Video games are about victory in 2023.
After a sluggish 2022, the video game industry will unlock new stages of growth next year as more high-priced, high-profile games and next-gen consoles launch. In fact, 2023 will likely be a turning point as long as publishers continue to release new “triple-A” games that are considered the best in the genre. The recovery could even start as early as this year, with new stocks entering the market in anticipation of the holiday season, giving investors an early window.
“Video game development teams are seeing better productivity and have improved efficiency. At the same time, stocks that have been strategically pushed back are more likely to enter the market in 2023,” said Seyon Park, an analyst at Morgan Stanley Research, which covers telecom and internet stocks in Seoul. “We see an abundance of quality content as the most important factor behind our expectations for a strong market recovery in the upcoming holiday season.”
According to Seyon, a few key factors are likely to drive gaming growth, including:
More next-gen consoles and new games: Updated gaming consoles will be available to more homes next year as supply chain issues ease. For example, a major console manufacturer is expected to sell around 18 million units by March 2023, bringing the installed base of games consoles to a total of around 37 million units sold since 2020. The surge in next-gen gaming consoles, in turn, triples -One game evolution. Many third-party providers have delayed game launches in the face of these global supply chain disruptions, and as such, Morgan Stanley Research expects new title launches to accelerate into 2023.
Regulatory change in China: In 2021, to curb gambling addiction among youth, the Chinese government restricted players under the age of 18 to gaming on school evenings and one hour of gaming on weekends and holidays. That’s likely to change, Seyon says. “We are seeing the impact of regulatory action in China fading and gradually recovering as underage restrictions normalize,” he says, noting that China approved several new gaming licenses in September. “These are early signs that the regulatory environment has turned the tide,” adds Seyon.
Defense in a possible downturn: Recessions aren’t necessarily bad for gaming: staying home and fighting zombies is generally cheaper than a night out with friends, even with the initial investment in games and consoles. “Games sales have proven resilient to down economic cycles,” said Omar Sheikh, analyst on the European Media team. This offers investors the opportunity to build early holdings in a sector that offers attractive valuations.
In the past, consumers have consistently spent on video games during recessions.
Despite the general optimism, there are a few factors that could spell the end of growth:
- Rely on proven content instead of developing new games: Like many other entertainment industries, game publishers tend to invest in proven winners rather than pouring money into new genres. This mindset is a potential problem because “innovative content brings new players into the gaming world,” says Sheik. “The robust pipeline of new games in 2023 may show that creativity in the gaming world is still thriving, but should this fall short, we could see downsides to our longer-term growth prospects.”

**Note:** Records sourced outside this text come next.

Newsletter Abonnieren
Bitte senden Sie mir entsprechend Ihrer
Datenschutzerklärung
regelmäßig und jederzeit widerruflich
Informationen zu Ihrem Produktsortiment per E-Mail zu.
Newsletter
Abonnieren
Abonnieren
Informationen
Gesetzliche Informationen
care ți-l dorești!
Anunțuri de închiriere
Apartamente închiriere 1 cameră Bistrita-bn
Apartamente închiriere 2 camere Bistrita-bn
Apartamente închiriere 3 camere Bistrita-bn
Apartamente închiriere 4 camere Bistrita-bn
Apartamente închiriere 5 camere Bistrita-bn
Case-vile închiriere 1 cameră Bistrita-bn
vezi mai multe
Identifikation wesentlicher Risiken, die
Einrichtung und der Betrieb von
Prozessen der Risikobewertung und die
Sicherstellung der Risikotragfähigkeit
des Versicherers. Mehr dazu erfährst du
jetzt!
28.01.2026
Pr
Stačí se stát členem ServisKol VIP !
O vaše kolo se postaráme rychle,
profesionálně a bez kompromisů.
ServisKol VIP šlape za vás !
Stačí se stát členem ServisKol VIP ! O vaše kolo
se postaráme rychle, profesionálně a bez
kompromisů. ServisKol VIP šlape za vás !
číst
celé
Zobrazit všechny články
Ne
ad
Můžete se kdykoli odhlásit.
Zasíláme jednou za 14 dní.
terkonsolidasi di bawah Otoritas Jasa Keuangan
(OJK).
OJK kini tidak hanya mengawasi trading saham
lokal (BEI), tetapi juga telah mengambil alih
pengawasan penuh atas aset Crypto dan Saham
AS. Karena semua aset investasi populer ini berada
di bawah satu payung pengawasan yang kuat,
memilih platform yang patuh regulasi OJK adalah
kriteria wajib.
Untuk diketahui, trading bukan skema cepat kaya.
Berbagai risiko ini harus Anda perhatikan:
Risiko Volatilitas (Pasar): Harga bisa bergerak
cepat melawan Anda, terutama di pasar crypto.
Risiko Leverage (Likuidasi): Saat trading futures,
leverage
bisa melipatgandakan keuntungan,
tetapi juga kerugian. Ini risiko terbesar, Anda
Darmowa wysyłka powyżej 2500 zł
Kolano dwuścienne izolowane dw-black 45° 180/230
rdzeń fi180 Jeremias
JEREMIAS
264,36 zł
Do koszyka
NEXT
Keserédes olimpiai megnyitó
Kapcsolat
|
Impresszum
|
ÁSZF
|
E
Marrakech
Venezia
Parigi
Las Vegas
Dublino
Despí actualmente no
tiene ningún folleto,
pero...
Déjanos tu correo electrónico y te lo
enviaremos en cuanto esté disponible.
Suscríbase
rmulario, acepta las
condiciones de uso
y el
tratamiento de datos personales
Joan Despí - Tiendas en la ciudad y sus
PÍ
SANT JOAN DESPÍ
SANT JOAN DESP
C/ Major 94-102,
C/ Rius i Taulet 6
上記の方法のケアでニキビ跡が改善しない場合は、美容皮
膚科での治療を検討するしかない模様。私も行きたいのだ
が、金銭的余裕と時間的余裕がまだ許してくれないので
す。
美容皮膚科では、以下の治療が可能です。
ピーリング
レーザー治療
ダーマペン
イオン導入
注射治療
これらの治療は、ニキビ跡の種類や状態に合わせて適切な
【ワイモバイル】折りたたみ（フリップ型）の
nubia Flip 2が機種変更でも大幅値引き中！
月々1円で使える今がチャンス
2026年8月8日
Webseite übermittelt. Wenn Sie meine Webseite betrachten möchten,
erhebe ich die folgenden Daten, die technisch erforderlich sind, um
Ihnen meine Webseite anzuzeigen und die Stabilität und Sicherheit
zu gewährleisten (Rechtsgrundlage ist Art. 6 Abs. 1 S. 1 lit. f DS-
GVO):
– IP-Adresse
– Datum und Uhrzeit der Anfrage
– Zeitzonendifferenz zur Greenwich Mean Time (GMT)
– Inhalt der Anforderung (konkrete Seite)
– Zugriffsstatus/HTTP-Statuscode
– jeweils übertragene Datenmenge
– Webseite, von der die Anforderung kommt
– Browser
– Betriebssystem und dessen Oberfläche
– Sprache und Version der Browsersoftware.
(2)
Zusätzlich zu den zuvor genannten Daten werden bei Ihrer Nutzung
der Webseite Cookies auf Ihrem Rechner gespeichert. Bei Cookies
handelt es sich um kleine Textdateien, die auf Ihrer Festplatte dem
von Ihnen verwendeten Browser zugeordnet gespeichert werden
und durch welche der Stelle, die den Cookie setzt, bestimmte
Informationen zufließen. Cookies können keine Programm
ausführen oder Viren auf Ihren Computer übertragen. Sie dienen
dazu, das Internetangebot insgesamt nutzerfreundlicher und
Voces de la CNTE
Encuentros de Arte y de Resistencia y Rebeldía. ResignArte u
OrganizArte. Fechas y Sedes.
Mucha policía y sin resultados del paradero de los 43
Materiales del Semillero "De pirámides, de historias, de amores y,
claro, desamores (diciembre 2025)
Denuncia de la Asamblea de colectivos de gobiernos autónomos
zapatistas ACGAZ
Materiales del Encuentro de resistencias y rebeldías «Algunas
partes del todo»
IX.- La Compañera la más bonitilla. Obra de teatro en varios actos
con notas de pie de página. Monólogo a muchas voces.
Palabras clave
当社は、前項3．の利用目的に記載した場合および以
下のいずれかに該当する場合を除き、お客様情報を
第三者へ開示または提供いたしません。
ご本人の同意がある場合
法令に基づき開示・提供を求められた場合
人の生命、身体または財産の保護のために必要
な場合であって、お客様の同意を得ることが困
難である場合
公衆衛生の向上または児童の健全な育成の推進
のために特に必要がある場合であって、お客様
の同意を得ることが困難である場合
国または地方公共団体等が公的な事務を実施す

- A slowing mobile market: There is already a large user base and mobile game market penetration is beginning to reach saturation, especially in the US, Korea, Japan and China markets. “This means that spend per player has to be a key growth driver, which is why we’re emphasizing content quality,” says Seyon.
- The threat of short videos: Short-form video platforms have attracted the attention of many potential players who prefer the format over other online entertainment, especially in China. Quality gaming content has long been an industry driver, Seyon says, but “short-form video could pose a risk to casual genres.”
All in all, however, Morgan Stanley analysts remain bullish on the industry. “Content is a key driver of market growth, especially for more mature markets, and investors should focus on publishers with well-established intellectual property teams and creative development teams,” says Sheikh. “Valuations at multi-year lows are extremely attractive for long-term investors as companies with a track record and strong pipeline could see earnings growth beyond the next year.”